# Need name suggestions please...



## kwhit (Apr 7, 2008)

This feral kitten has been coming to my house for the past few months. He’s been sleeping inside but wants to go out during the day with his mom. I’ve been feeding his mom and him for months. His mom has been coming around since she was pregnant with him. I’m still trying to tame her, she almost let me pet her yesterday, but ran off before I could. I don’t think I’ll ever be able to totally tame him unless I get his mom in my house also. I might have to trap her, but I hate to do that. She’s a beautiful Ragdoll mix and I named her Purrl. But for some reason I am having a difficult time naming the baby, so I thought I would ask here. I’ve included his picture and Purrl’s picture. TIA. ☺


----------



## CAROLINA MOM (May 12, 2009)

I am terrible with names but I wanted to tell you Momma Purrl and her little one are really pretty.


----------



## OscarsDad (Dec 20, 2017)

Wisdom...


----------



## cwag (Apr 25, 2017)

The white chest and paws remind me of Santa's beard and fur trim. What about Claus.


----------



## tikiandme (May 16, 2010)

This is probably really lame, but how about Knit, i.e., Knit and Purrl.


----------



## Megora (Jun 7, 2010)

Tomte or Nisse


----------



## LovedTessa (Jun 8, 2019)

Jethro


----------



## diane0905 (Aug 20, 2010)

Celeste

Disclaimer: I've never owned a cat. She sure is pretty.


----------



## OscarsDad (Dec 20, 2017)

cwag said:


> The white chest and paws remind me of Santa's beard and fur trim. What about Claus.

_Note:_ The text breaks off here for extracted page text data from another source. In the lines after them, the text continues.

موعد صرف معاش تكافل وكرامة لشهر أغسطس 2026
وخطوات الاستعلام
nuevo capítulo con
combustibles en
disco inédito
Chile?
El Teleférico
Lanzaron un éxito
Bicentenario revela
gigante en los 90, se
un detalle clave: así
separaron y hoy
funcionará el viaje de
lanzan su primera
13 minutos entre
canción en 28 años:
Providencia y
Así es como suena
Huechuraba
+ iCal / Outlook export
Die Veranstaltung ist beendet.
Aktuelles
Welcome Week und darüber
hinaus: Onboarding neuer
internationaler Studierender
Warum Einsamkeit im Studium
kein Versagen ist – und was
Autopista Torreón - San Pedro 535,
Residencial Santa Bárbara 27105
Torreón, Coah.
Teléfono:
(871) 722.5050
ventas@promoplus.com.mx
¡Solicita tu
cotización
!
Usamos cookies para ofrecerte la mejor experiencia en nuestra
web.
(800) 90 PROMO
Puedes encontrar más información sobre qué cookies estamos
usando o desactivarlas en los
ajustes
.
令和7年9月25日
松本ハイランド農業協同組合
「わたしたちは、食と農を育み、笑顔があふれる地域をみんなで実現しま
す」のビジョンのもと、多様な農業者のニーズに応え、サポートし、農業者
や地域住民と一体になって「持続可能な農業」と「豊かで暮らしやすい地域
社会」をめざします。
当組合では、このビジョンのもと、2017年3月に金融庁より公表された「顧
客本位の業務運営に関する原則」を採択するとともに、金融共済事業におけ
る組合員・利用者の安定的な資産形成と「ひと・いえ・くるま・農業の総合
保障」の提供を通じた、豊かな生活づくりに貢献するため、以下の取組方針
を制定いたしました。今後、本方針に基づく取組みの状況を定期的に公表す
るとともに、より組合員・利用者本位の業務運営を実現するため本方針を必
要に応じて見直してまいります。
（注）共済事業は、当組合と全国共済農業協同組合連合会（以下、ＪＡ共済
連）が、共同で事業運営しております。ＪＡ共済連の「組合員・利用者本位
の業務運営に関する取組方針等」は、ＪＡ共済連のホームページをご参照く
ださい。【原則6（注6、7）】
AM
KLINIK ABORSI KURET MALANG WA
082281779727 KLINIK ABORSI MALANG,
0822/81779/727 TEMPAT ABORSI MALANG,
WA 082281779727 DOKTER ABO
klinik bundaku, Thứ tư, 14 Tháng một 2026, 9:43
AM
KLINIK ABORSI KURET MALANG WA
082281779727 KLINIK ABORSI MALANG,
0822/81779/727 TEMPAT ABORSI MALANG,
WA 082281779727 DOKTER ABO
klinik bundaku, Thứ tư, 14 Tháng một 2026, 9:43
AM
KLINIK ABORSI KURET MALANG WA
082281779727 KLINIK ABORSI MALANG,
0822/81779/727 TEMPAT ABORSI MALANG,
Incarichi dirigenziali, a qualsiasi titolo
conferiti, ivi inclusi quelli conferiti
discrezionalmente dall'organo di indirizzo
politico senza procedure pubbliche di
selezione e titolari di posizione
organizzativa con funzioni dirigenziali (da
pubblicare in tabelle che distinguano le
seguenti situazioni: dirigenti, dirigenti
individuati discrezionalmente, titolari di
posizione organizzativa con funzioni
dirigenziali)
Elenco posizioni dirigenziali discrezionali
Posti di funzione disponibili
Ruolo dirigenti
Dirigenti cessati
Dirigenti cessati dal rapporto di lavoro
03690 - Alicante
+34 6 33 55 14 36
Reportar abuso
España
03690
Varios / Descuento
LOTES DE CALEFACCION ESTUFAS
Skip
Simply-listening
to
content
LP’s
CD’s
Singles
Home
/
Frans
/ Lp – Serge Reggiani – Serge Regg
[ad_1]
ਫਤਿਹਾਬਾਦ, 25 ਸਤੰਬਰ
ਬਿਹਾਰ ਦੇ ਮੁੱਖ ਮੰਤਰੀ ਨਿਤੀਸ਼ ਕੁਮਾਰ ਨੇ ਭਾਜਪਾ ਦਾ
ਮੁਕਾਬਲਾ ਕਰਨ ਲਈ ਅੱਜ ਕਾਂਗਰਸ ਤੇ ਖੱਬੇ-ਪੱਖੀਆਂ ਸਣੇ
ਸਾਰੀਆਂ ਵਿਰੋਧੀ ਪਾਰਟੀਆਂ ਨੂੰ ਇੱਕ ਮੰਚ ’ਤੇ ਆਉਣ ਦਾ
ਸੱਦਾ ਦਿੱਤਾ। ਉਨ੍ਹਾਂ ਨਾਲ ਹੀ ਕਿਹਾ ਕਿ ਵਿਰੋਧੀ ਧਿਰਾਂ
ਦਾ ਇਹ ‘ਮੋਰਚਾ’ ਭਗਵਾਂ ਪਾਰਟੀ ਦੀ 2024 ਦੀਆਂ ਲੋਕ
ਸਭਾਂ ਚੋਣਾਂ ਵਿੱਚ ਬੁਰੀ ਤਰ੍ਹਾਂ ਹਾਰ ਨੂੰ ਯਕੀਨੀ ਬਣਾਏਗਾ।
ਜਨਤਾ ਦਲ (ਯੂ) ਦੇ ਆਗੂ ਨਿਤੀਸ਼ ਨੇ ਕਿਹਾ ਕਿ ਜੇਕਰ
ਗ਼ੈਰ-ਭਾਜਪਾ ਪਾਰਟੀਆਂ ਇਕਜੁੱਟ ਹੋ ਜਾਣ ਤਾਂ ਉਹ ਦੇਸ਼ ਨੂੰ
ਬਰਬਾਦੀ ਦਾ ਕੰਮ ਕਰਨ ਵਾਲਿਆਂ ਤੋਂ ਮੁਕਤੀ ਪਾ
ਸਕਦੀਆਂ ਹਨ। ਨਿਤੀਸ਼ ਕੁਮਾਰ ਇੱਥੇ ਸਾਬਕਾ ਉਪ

Not to mention a clever play on words!


----------



## BrianO (Apr 7, 2016)

To go with Purrl, I like Wisdom, Knit, Clutch, or Oyster.


----------



## Spiderpig (Nov 7, 2019)

Gandalf


----------



## Aidan0311 (Jun 12, 2019)

Puddy...as in I thought i saw a puddy tat! I saw a big cat named Mahtani, and thought that was a really cool name.


----------



## kwhit (Apr 7, 2008)

Thanks for all your suggestions. They were all great. ☺

I decided to name him Ozzy. He just looks like an Ozzy to me. Plus he looked at me when I called him that. ?


----------